Monday, October 22, 2018

Before it said no, it said yes. . .

More goofiness parading as fact. . .  You may read here. . .

 I have no idea who this Idan Dershowitz is but his invention published as scholarly wisdom is beyond belief.  Dershowitz is attempting to claim that among the many renditions of the text of Leviticus along its way to the version we know today, things changed.  What was first allowance for homosexual relations between men because a prohibition later on.  And how does he know this, textual evidence, he claims.  Textual criticism and those who practice it generally cannot accept the text as we have it and presume to unpack a history that is attested to not in evidence or in fact but in supposition.  We must be careful here.  We do not have the luxury of being able to press the undo button and see what went before.  Even if we did, there is no evidence whatsoever that the undo button would show us anything different than what we have.  In fact, every evidence we have sustains and supports the text as we know it to be the ancient text, the authentic text, and the authoritative text.  The rest of this is interesting supposition that offers us nothing solid except a guess ventured, a guess so often based less on what is thought to be in the text but upon modern presuppositions and points of view.  That is surely the case with Dershowitz.  He is guided not by the text but by his desire to see what the text clearly says to be undone.

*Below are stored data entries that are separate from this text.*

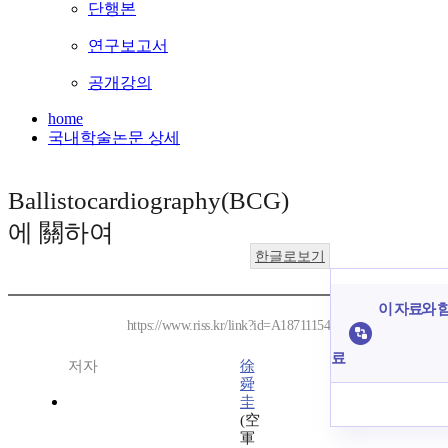
단행본
연구보고서
공개강의
home
국내학술논문 상세
Ballistocardiography(BCG)
에 關하여
한글로보기
이 자료와 함
https://www.riss.kr/link?id=A18711154
료
저자
徐
舜
圭
(空
軍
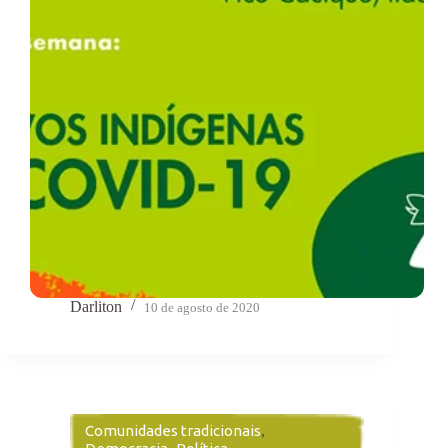
Darliton
10 de agosto de 2020
Comunidades tradicionais
,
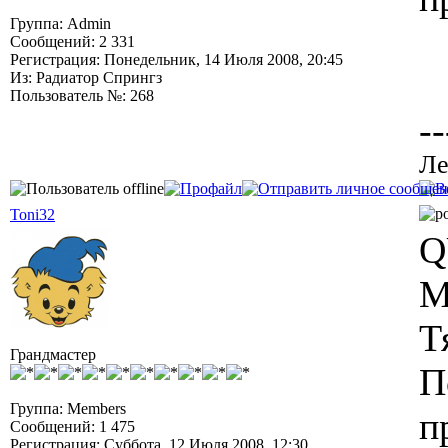
Группа: Admin
Сообщений: 2 331
Регистрация: Понедельник, 14 Июля 2008, 20:45
Из: Радиатор Спрингз
Пользователь №: 268
--
Ле
Toni32
Q
М
Т
Грандмастер
П
Группа: Members
п
Сообщений: 1 475
Регистрация: Суббота, 12 Июля 2008, 12:30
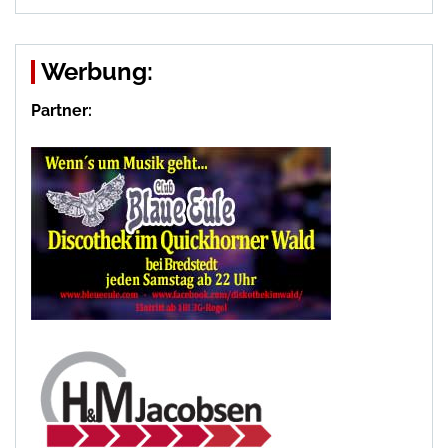
Werbung:
Partner:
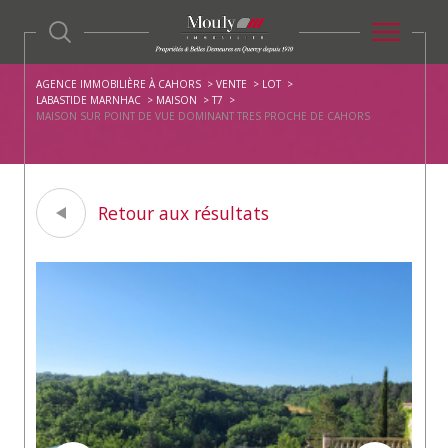
AGENCE IMMOBILIÈRE À CAHORS
VENTE
LOT
LABASTIDE MARNHAC
MAISON
T7
MAISON SUR POINT DE VUE DOMINANT TRES PROCHE DE CAHORS
Retour aux résultats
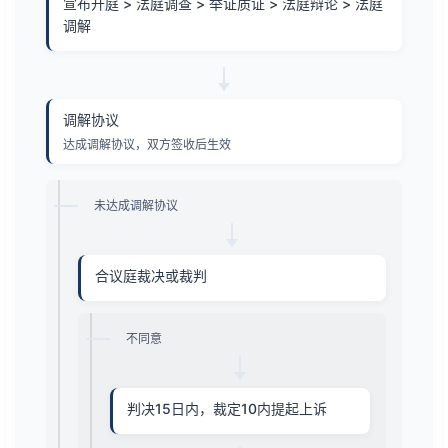
宣布开庭 > 法庭调查 > 举证质证 > 法庭辩论 > 法庭
调解
调解协议
达成调解协议，双方签收后生效
未达成调解协议
合议庭裁决或裁判
不同意
判决15日内，裁定10内提起上诉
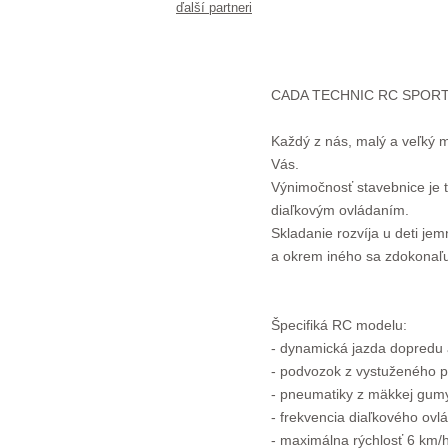
ďalší partneri
CADA TECHNIC RC SPORTS
Každý z nás, malý a veľký 
Vás.
Výnimočnosť stavebnice je t
diaľkovým ovládaním.
Skladanie rozvíja u deti je
a okrem iného sa zdokonaľu
Špecifiká RC modelu:
- dynamická jazda dopredu 
- podvozok z vystuženého p
- pneumatiky z mäkkej gum
- frekvencia diaľkového ovl
- maximálna rýchlosť 6 km/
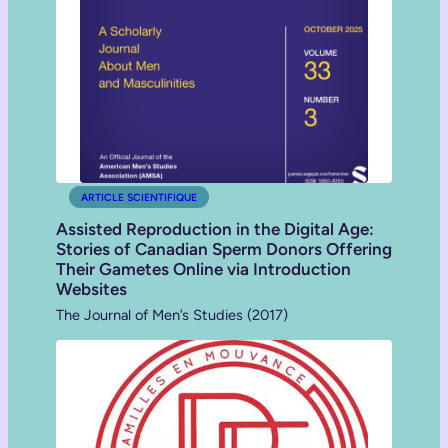
ARTICLE SCIENTIFIQUE
Assisted Reproduction in the Digital Age:
Stories of Canadian Sperm Donors Offering
Their Gametes Online via Introduction
Websites
The Journal of Men’s Studies (2017)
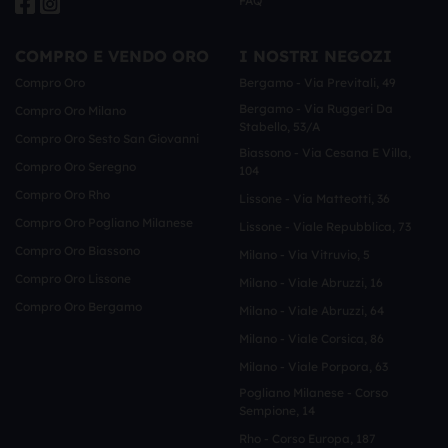
FAQ
COMPRO E VENDO ORO
I NOSTRI NEGOZI
Compro Oro
Bergamo - Via Previtali, 49
Bergamo - Via Ruggeri Da
Compro Oro Milano
Stabello, 53/a
Compro Oro Sesto San Giovanni
Biassono - Via Cesana E Villa,
Compro Oro Seregno
104
Compro Oro Rho
Lissone - Via Matteotti, 36
Compro Oro Pogliano Milanese
Lissone - Viale Repubblica, 73
Compro Oro Biassono
Milano - Via Vitruvio, 5
Compro Oro Lissone
Milano - Viale Abruzzi, 16
Compro Oro Bergamo
Milano - Viale Abruzzi, 64
Milano - Viale Corsica, 86
Milano - Viale Porpora, 63
Pogliano Milanese - Corso
Sempione, 14
Rho - Corso Europa, 187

Chapter 18 of Leviticus contains a list of forbidden incestuous acts, followed by prohibitions against sex with a menstruating woman, bestiality and various other sexual acts. In Verse 22, we find its most famous injunction: “You shall not lie with a male as with a woman; it is an abomination.” (Leviticus 20:13 repeats this law, along with a punishment for those who violate it: “They shall be put to death; their blood is upon them.”)

Like many ancient texts, Leviticus was created gradually over a long period and includes the words of more than one writer. Many scholars believe that the section in which Leviticus 18 appears was added by a comparatively late editor, perhaps one who worked more than a century after the oldest material in the book was composed. An earlier edition of Leviticus, then, may have been silent on the matter of sex between men.

But I think a stronger claim is warranted. As I argue in an article published in the latest issue of the journal Hebrew Bible and Ancient Israel, there is good evidence that an earlier version of the laws in Leviticus 18 permitted sex between men. In addition to having the prohibition against same-sex relations added to it, the earlier text, I believe, was revised in an attempt to obscure any implication that same-sex relations had once been permissible.
A better scholar than I has rebuffed Dershowitz and his claims in First Things.  You can read Robert Gagnon here. 

My point in all of this is that the typical modern approach is to begin with the assumption that Scripture simply cannot possibly mean what it says and therefore something had to happen to corrupt its intent and its original meaning.  Such is the nefarious way of the editor who puts two and two together and comes up with fifteen and one half.  And, of course, the moderns insist that the text as we have it could not possibly be from the original authors but has suffered drastic revision by editors and redactors until it is in the shape we have it today -- wholly unreliable and invented.  So therefore the Church must turn to the academic to tell us what it really says and what it really means.  In this way the exegete cannot possible begin with the textus receptus but must mine its earth for the raw ore of origins.  The problem with this raw ore is that it is just as unreliable and unreadable as the text and so we must presume what is not there and read into it what it does not say.  In the end we have no word of the Lord at all but our best guesses -- minus miracles, of course.  And with such legend, myth, story, opinion, edit and redaction, about the only thing left is morality -- a morality without boundary except what is consensual and what feels right and a morality which insists that what God wants, if there is one, is to thine own self be true.   All that work just to get to where culture, society, trend, and fad already are.  Seems like too much work to me.  Why not dispense with Scripture and simply allow God to speak through desire, want, consent, and feeling?  Yup, that is surely the easier path but, alas, it does not have the same authority as "Thus saith the Lord -- we think."